## Records for this exercise
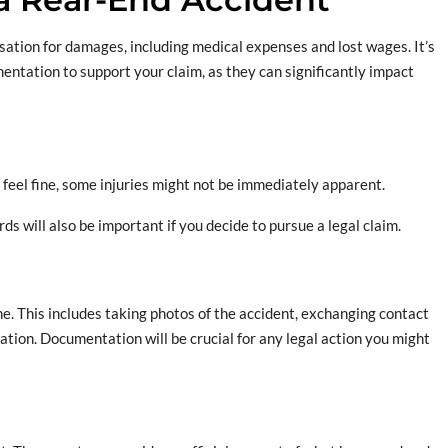
sation for damages, including medical expenses and lost wages. It’s
entation to support your claim, as they can significantly impact
ou feel fine, some injuries might not be immediately apparent.
ds will also be important if you decide to pursue a legal claim.
ne. This includes taking photos of the accident, exchanging contact
ation. Documentation will be crucial for any legal action you might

## Try it
Images are not part of the copy. Everything else in the records must be reproduced exactly.

## Reply
sation for damages, including medical expenses and lost wages. It’s
entation to support your claim, as they can significantly impact
ou feel fine, some injuries might not be immediately apparent.
ds will also be important if you decide to pursue a legal claim.
ne. This includes taking photos of the accident, exchanging contact
ation. Documentation will be crucial for any legal action you might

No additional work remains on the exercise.